Modern sci-fi(cyberpunk, neocyberpunk) talks about things that are not so far away, and you could easily draw paralels with the things that already exist. Star trek(star wars) is more a pop sci-fi, then anything else, made for masses, but still there are few things that are not so sci-fi anymore:

teleporter - Hmmm, didn't "we" already teleport a photon?

Phasor beam - paralel with a laser beam, that we use in mining to surgery(nothing special actually)

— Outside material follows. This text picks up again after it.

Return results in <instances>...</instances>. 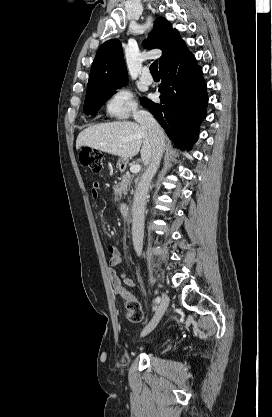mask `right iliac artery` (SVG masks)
<instances>
[{"label": "right iliac artery", "mask_w": 272, "mask_h": 417, "mask_svg": "<svg viewBox=\"0 0 272 417\" xmlns=\"http://www.w3.org/2000/svg\"><path fill=\"white\" fill-rule=\"evenodd\" d=\"M160 300H161V299H160V297H157V298L155 299V303H156V304H158V303L160 302Z\"/></svg>", "instance_id": "right-iliac-artery-1"}]
</instances>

Holodeck - A mix of computer games and VR(huh i can't wait to play Baldurs gate VIII in holodeck)

 

k.

Posted

Doing a little more reading, some say it's not quite that simple.

 

1. Teleporter-It is said that we will have problems with anything over the atomic level, and no way we could transport a human.

 

2. Phaser Beam-If it is a "laser beam", then yes, we already have it. But you could be dodging it like you see on TV.

 

3. Holodeck. One problem is making a light projection solid. In ST. it says it uses a magnetic contament field to hold the photons in, but light is not affected by a magnetic field.

 

But that does not mean that we really won't figure out a way to do these things. It would be nice if we did, hopefully in my lifetime

Posted

Hmmm. That is interesting, and a start! But it is still not a solid projection. But for games, I guess you wouldn't have to have solid projections.

 

How much are they? Couldn't locate the price, which must mean their very expensive

 

Noah

Posted

Noah,

 

you said:

light is not affected by a magnetic field

I may be way out of my field here, but I just read a biography of Michael Faraday. In the entry for Faraday at MSN Encarta, it says:

In experimenting with magnetism, Faraday made two discoveries of great importance; one was the existence of diamagnetism, and the other was the fact that a magnetic field has the power to rotate the plane of polarized light passing through certain types of glass.

 

Encarta: Michael Faraday

 

Does this mean that light can actually be affected by a magnetic field, or am I interpreting this incorrectly?

 

Tormod

  • 1 year later...
  • 1 month later...
Posted

i can honestly say that i belive we already have alot of technology that the govenrment is not letting out to the public. they have done it for many years, and are still doing it. i am in a class called Junior Air Force ROTC. they recently showed a video on stealth technology, there were still clasified topics in the video, they showed a brief picture of it, but that is all they would alow, and this is a new tape. ask yourself this question, do you think humanity is ready for such technology? no. i do not. guess why. because the government hid it al from us for so long. i think it is supposed to be another twelve years before they finally release information, as what my ROTC teacher has informed me.